My mind wandered to a scenario from forty years ago when I had just picked up groceries at Kensington Market. On the way home, I passed by two old gentlemen on a park bench. They had a bag of popcorn to feed the birds. I watched as they threw out the popcorn. A flurry of white descended from the sky as if on cue, as the flock of pigeons devoured the free food. Then the unexpected happened. One of the old gentlemen brought out a long stick and popped one of the birds over the head. All the pigeons flew away. The man plucked up their dead comrade and threw him into a bulging gunny sack at his side. He looked at me and smiled. Then he threw out some popcorn and the flock of pigeons descended once more. Now I understood that human beings are naturally one step up on the food chain, from pigeons. I would never regard innocent-looking geriatrics the same way.

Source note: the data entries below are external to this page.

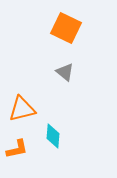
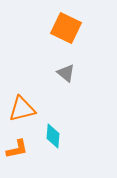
gray triangle: moved 1 px right, 1 px down
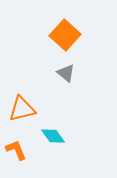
orange square: moved 1 px left, 7 px down; rotated 16 degrees clockwise
cyan diamond: rotated 40 degrees counterclockwise
orange L-shape: moved 1 px left, 1 px down; rotated 100 degrees counterclockwise
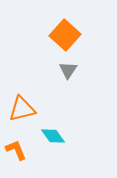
gray triangle: moved 2 px right, 3 px up; rotated 24 degrees clockwise
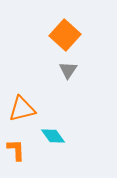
orange L-shape: rotated 20 degrees clockwise
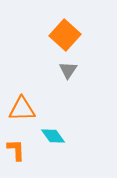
orange triangle: rotated 12 degrees clockwise
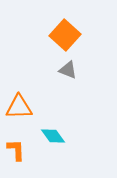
gray triangle: rotated 42 degrees counterclockwise
orange triangle: moved 3 px left, 2 px up
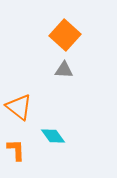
gray triangle: moved 4 px left; rotated 18 degrees counterclockwise
orange triangle: rotated 40 degrees clockwise
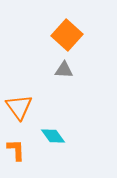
orange square: moved 2 px right
orange triangle: rotated 16 degrees clockwise
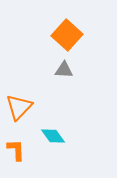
orange triangle: rotated 20 degrees clockwise
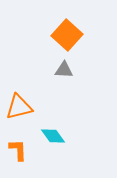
orange triangle: rotated 32 degrees clockwise
orange L-shape: moved 2 px right
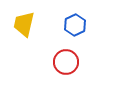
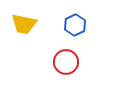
yellow trapezoid: rotated 92 degrees counterclockwise
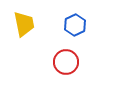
yellow trapezoid: rotated 112 degrees counterclockwise
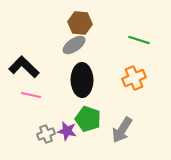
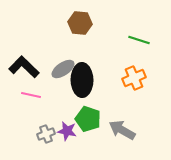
gray ellipse: moved 11 px left, 24 px down
gray arrow: rotated 88 degrees clockwise
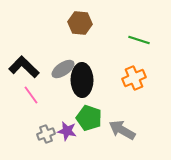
pink line: rotated 42 degrees clockwise
green pentagon: moved 1 px right, 1 px up
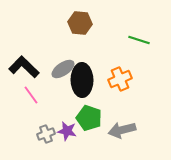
orange cross: moved 14 px left, 1 px down
gray arrow: rotated 44 degrees counterclockwise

This scenario also made me think of a trip to Newfoundland during their cod moratorium when the fisheries were shut down and the province was in a slump. Still, people had to get by and the Newfies seemed to have figured it out. We discovered very quickly that regular Newfies are do-it-yourself taxi drivers, and unlike other parts of the world, they are gregarious and honest. The Newfie we came across brought us to a hotel which happened to be his home, and he was the landlord. I understood at that moment that whoever invented Newfie jokes had apparently been hoodwinked. The Newfie told me quite happily that he gets as much cod as he wants for the evening supper, forbidden or not. He went out and came back with supper flopping in the back of the boat. Apparently the Newfie was also a restaurant, as the fresh fish came at a price. The next morning he fed us fried moose and eggs. The moose were also free for the taking, hunters are allowed two a year and anyone who has driven in that province knows they need to be culled before they cull motorists. The Newfie also had a sixty acre wood lot out back, and pogey for half the year. He offered us a swig of his home-made Newfoundland screech, with a wink. This guy was living the life of Riley. and I concluded that in a Darwinian end-of-days, the Newfie would survive.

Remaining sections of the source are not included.